The FDA's Drug Approval Process Is Worrisome

Scary news from the already-scary drug industry: Not all drugs approved by the FDA are tested equally, according to a recent analysis from two papers published Tuesday in the Journal of the American Medical Association. The papers describe themselves as the “first systemic analysis” of the agency, and the reports showed that while most new drugs are tested in “high-quality clinical trials,” up to one-third of all approved drugs are given the green light after just one study. And the conclusion both studies reach? Not all drug approvals are made equally.

Yale’s School of Medicine, which contributed one of the two studies, examined 188 drug approvals and trials spanning from 2005-2012 to reach that scary one-third statistic. They also found that some approvals were given to drugs that had only been tested for a “limited result” — a.k.a. it reduced the size of a tumor, instead of a “clinical endpoint,” such as making the patient live longer.

Furthermore, Yale found that only 40 percent of tested drugs were held up against drugs already on the market, meaning there could be a lot of duplicates out there — and not only that, but there are no studies examining how comparatively effective they are. This presents, potentially, a huge problem for doctors, who don’t have any solid data to go off of when deciding which drugs to prescribe for a certain condition: The thing most likely to sway their minds won’t be science, but pharma reps.

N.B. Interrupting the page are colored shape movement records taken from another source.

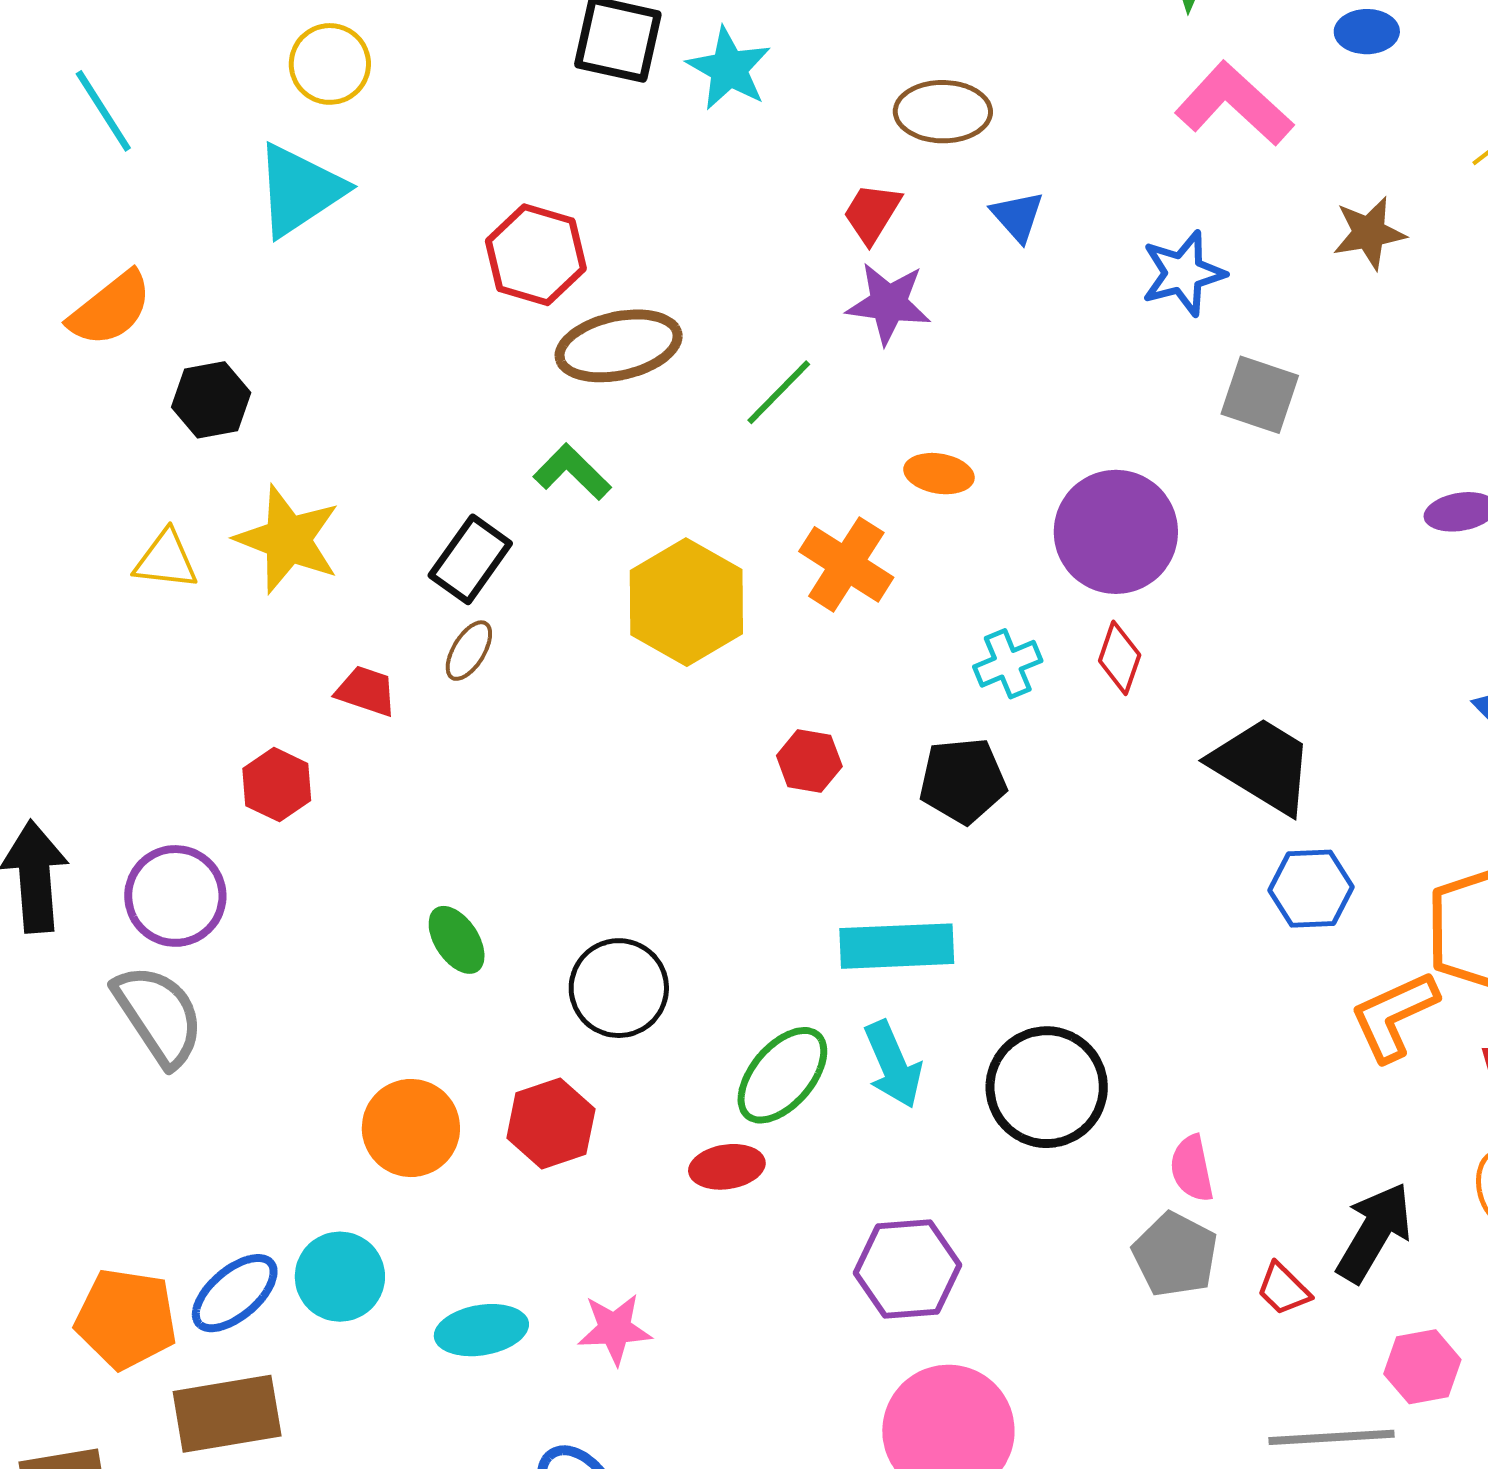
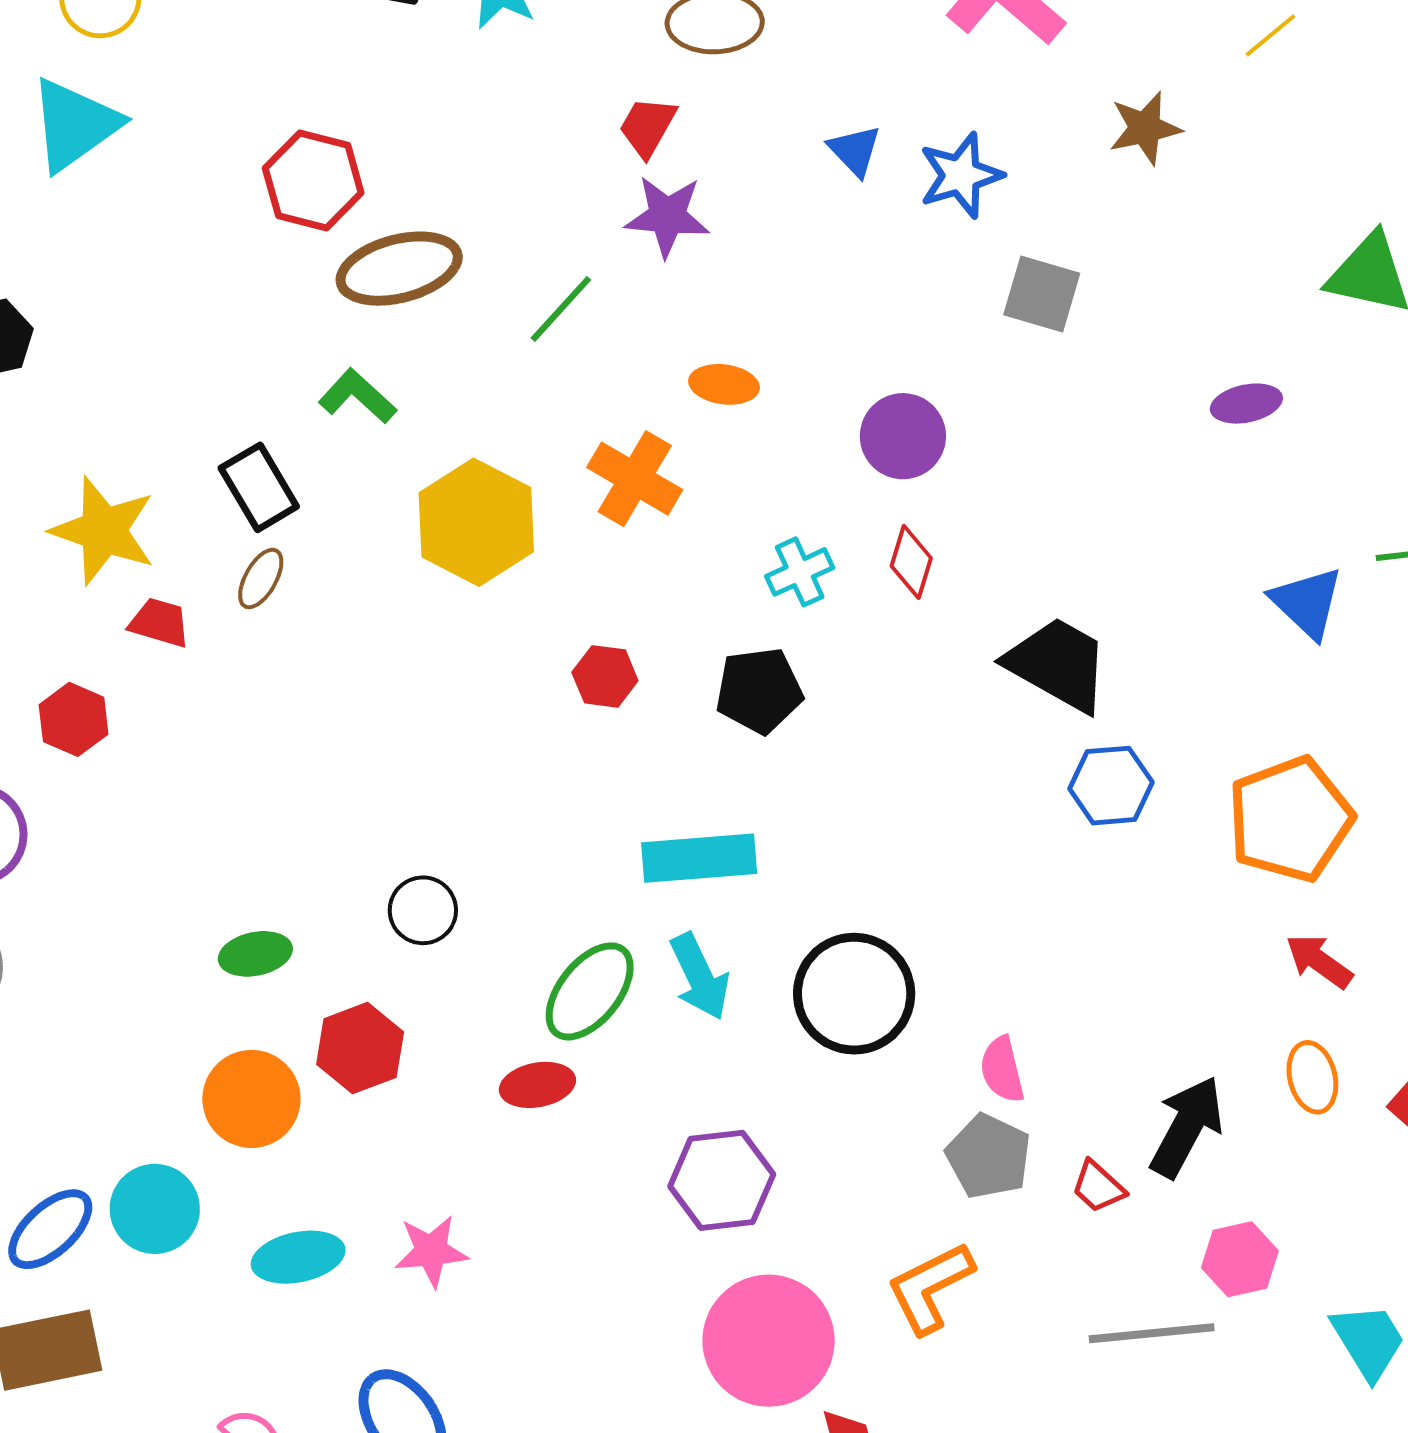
blue triangle: (1017, 216) -> (855, 151), moved
purple circle: (1116, 532) -> (903, 436), size x0.7
yellow star: (288, 539) -> (103, 531), moved
black rectangle: (470, 559) -> (259, 487), turned -64
green ellipse: (457, 940) -> (255, 954), moved, turned -66
black circle: (619, 988) -> (423, 910), size x0.7
orange L-shape: (1394, 1016) -> (930, 1288), moved
orange circle: (411, 1128) -> (251, 1099), moved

And it gets worse: One of the scariest findings of the study is that the majority of the drugs designed for long-term use — a.k.a. the rest of a patient’s life, like for diabetes or asthma — had been in trials that took place over six months or less.

"Some [drugs] are approved on very robust evidence, and some are based on preliminary evidence," co-author and Yale med assistant professor Joseph S. Ross said. "There is a lot of nuance at the time of approval that isn't well communicated to patients."

And it’s not just drugs that are complicit: Devices designed to be placed inside the body are also prey to the flexible standards.

These devices, which include implanted defibrillators that shock a faltering heart back into normal rhythm, go through rigorous review when they're first approved, says Aaron Kesselheim, author of one of the studies and an assistant professor at Harvard Medicine School. Subsequent changes, however, are often made through a "supplemental" review process that doesn't necessarily require them to be tested in clinical trials in humans, Kesselheim says…

"If you took a device approved 15 years ago and you put it side by side with the one from today, they might look nothing like each other," Kesselheim says.

In short, today's devices aren't tested to the same standards as their older incarnations.

The reason behind the fast-tracking has a lot to do with an ethical standard that’s hard to argue with, at least superficially: The FDA wants to get potentially life-saving drugs out on the market as quickly as possible.

“I think it’s reasonable to have a somewhat flexible standard of approval because in some cases there’s a great unmet medical need,” said study author Nicholas Downing. This is great in cases when there’s currently no drugs available to treat a certain condition, such as when AIDS first struck the mainstream and there wasn’t anything available on the market to treat it.

On the flip side, allowing drugs to enter the competitive, pushy world of Big Pharma without comprehensive testing, testing that matches the drugs’ prescribed use and duration of treatment, is equally as dangerous — especially when drugs that might effectively treat the same condition already exist.

What has the FDA's response been? “The agency applies the same statutory approval standards of safety and efficacy to all drugs, but uses regulatory flexibility in applying those standards,” according to spokeswoman Sandy Walsh.